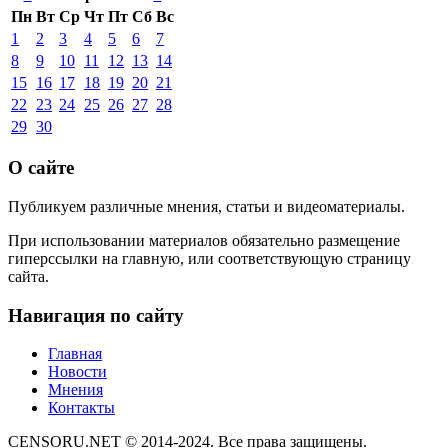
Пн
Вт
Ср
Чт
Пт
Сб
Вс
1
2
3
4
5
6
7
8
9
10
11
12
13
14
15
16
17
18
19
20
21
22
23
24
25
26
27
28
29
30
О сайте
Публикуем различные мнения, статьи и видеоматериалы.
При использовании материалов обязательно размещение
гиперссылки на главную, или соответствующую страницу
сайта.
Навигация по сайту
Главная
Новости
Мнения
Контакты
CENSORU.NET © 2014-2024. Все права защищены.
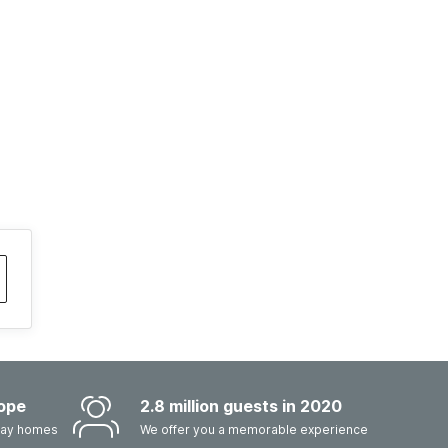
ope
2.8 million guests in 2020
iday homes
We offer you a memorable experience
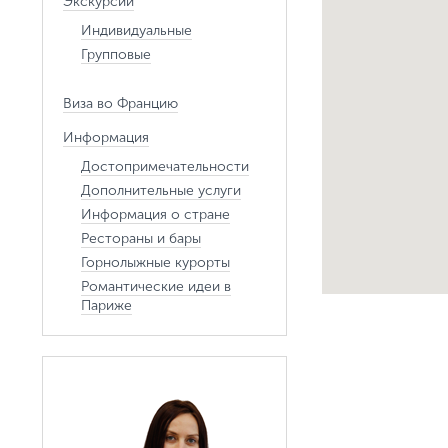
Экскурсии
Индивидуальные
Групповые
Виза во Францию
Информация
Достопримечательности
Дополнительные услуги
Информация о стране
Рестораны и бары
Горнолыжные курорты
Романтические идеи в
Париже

WHAT THIS TASK INVOLVES> Each entry above has to be set down again verbatim, except for its pictures.

PROBLEM SOLUTION>
Пн
Вт
Ср
Чт
Пт
Сб
Вс
1
2
3
4
5
6
7
8
9
10
11
12
13
14
15
16
17
18
19
20
21
22
23
24
25
26
27
28
29
30
О сайте
Публикуем различные мнения, статьи и видеоматериалы.
При использовании материалов обязательно размещение
гиперссылки на главную, или соответствующую страницу
сайта.
Навигация по сайту
Главная
Новости
Мнения
Контакты
CENSORU.NET © 2014-2024. Все права защищены.
ope
2.8 million guests in 2020
iday homes
We offer you a memorable experience
Экскурсии
Индивидуальные
Групповые
Виза во Францию
Информация
Достопримечательности
Дополнительные услуги
Информация о стране
Рестораны и бары
Горнолыжные курорты
Романтические идеи в
Париже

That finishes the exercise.